In recent years, educators have discovered the importance of incorporating social and emotional learning activities in the classroom. This falls under the same guise of teaching to the whole child.
Students learn in unique ways. There’s not a one-size-fits-all approach to the teaching process. Emotions play a large role in a student’s academic success.
Here we’ll uncover eight social-emotional learning activities to help support student development and success.
1. Host a Morning Meeting
When students start their day on a positive note, it sets the tone for what’s to come. Begin each morning with a personal check-in. Take a few moments to help students connect with their mood and headspace.
A warm greeting is a perfect introduction. Acknowledge each student individually.
Pair your greeting with a question that tells you about their emotional state. Pay attention not only to what they say but how they say it.
You can also help students better identify their emotions by using a mood chart.

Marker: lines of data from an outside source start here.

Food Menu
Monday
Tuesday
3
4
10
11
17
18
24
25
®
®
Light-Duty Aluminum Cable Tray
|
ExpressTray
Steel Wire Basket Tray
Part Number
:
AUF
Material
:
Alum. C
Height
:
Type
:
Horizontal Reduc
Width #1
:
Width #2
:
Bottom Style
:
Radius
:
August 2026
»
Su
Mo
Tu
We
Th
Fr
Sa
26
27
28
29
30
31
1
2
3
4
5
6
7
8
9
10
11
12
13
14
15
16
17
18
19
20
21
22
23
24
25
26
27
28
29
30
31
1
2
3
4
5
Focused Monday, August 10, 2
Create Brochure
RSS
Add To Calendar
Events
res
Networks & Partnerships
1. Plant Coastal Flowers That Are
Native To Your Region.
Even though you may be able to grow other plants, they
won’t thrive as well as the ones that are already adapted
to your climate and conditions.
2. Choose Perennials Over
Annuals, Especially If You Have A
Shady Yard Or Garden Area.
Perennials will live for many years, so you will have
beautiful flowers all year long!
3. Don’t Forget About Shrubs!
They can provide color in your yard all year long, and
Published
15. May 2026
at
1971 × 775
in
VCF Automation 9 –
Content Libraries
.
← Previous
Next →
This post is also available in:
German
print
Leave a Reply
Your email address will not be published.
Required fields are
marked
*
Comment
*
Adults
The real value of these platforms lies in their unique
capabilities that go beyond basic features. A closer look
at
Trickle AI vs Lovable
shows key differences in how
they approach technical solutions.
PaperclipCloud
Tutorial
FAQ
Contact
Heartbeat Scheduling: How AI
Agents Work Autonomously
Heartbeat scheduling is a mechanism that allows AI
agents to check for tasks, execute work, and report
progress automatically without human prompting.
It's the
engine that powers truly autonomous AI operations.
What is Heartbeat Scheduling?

Try a traffic light where each color represents a different feeling. Red could mean “sad, angry, or confused”, yellow can represent “okay, unsure”, and green means “happy, ready for the day”!
2. Partner Up
Some of the best social-emotional learning in a classroom takes place when students work together. Peer interactions are an opportunity for students to learn about themselves and others. It also teaches problem-solving and promotes communication.
Pair students up to complete a small project or prepare a mini-presentation. Let them choose a topic that interests them or encourage them to teach the class something.
Alternate between assigning partners and letting them choose on their own.
3. Share Something Special
Similar to Show and Tell, arrange the students in a circle and allow them to share something special. This doesn’t have to be an object, but instead a story or memory that sticks out in their minds.
Young learners love nothing more than talking about the fun experiences they’ve had. Allow classmates to ask questions. This encourages active listening and allows the storyteller to elaborate and share key details.
When students share something they’re emotionally connected with, to a captive audience, it offers positive reinforcement. They’re the star of the show, which boosts confidence and reminds them that they’re important.
4. Nurture Kindness
Kindness goes a long way when incorporating social-emotional learning activities into your daily routine. Creating a culture of kindness in the classroom means students have mutual respect for one another, themselves, and their teacher.
A popular way to support this concept is by reading the book “Have You Filled a Bucket Today?” which focuses on the power of kindness.
Create a small bucket for your classroom that kids can fill with notes of love, kindness, and appreciation. It can be about themselves (self-love), a classmate, family members, or the world around them.
Throughout the week, pull cards from the bucket and share them with the entire class. This teaches students the personal benefits of being kind to others as well as tolerance.
5. Create a Quiet Corner
Many classrooms have designated interest areas for specific uses. These include art, dramatic play, math, and science. You should also create a quiet, comfortable space where children can reflect or retreat to when they’re feeling overwhelmed.
This is especially important for children who suffer from overstimulation. Overstimulation occurs when a child has difficulty handling or processing the sensations, experiences, noises, or activity level of what’s happening around them.
Overstimulation causes some children to withdraw while others act out. A quiet corner is an escape for those students who need help controlling their emotions and responses to external stimulants.
Make this space as comfortable and relaxing as possible by adding pillows, oversized cushions, soft music or noise-canceling headphones, materials for journaling, or a fish tank.
6. Anchor Charts
Anchor charts are visual tools to help students better understand the current lesson. The anchor chart outlines the most relevant points of what you’re learning.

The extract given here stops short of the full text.